*Problem statement:*
How many lines in the data below include the word "aproximado"? State the number alone.

Extracted page text data:
★ ★ ★ ★ ★

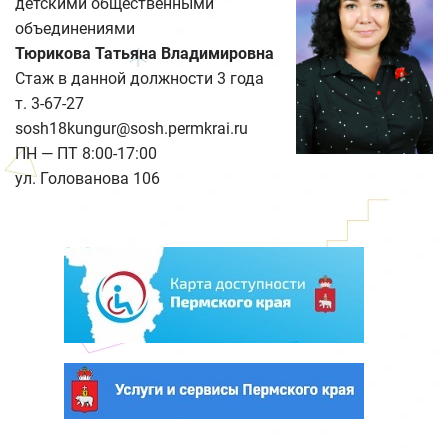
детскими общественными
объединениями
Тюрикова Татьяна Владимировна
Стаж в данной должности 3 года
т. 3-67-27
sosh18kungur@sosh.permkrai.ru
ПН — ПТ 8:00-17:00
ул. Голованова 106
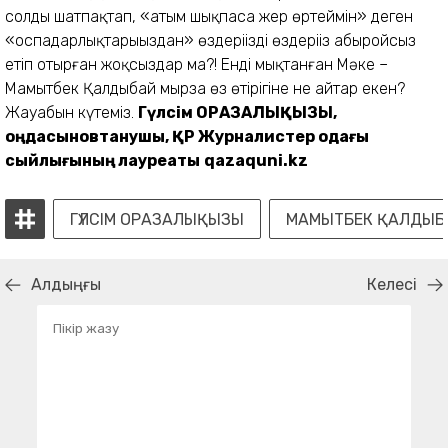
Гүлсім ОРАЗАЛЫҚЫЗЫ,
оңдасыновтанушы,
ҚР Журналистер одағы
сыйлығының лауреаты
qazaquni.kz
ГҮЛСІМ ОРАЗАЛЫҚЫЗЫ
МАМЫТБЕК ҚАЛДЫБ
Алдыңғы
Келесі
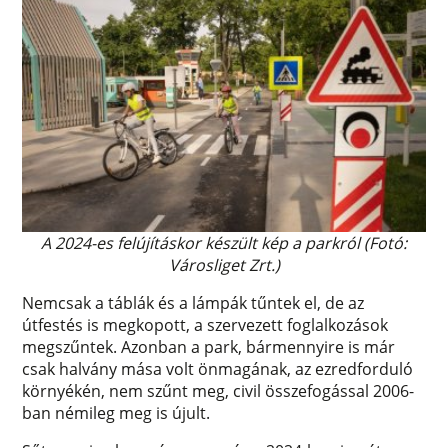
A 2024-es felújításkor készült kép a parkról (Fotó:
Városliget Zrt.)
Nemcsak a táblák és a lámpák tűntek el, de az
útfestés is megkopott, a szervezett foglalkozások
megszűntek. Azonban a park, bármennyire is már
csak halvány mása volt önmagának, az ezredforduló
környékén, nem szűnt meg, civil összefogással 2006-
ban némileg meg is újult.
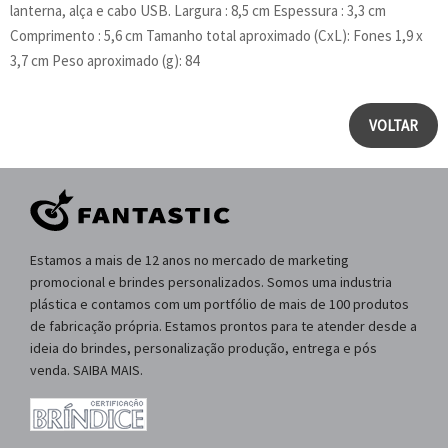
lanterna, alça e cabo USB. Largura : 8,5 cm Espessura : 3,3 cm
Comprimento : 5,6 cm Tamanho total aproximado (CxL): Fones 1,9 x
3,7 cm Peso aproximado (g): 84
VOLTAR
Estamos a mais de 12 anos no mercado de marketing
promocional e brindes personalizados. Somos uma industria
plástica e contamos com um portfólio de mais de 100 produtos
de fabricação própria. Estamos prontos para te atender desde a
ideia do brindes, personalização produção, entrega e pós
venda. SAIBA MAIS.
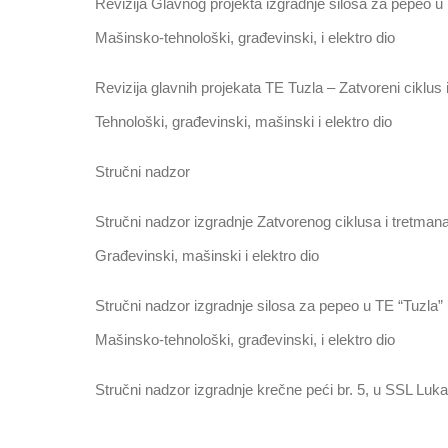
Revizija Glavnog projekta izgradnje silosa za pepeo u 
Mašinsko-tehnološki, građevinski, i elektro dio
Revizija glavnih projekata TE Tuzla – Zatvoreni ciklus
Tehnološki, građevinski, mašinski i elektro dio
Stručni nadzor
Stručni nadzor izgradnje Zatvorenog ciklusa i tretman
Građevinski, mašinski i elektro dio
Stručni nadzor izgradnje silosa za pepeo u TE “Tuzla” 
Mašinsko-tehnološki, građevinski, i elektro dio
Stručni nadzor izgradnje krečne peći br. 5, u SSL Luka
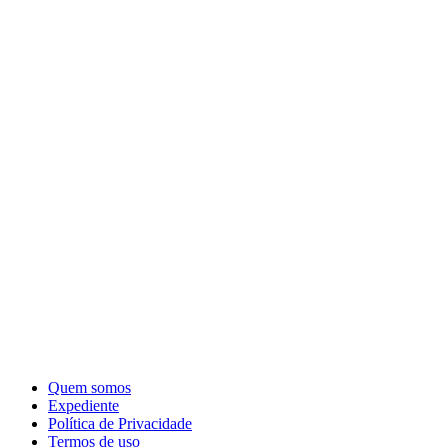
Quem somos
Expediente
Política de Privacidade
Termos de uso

★ ★ ★ ★ ★

*Answer space:*
2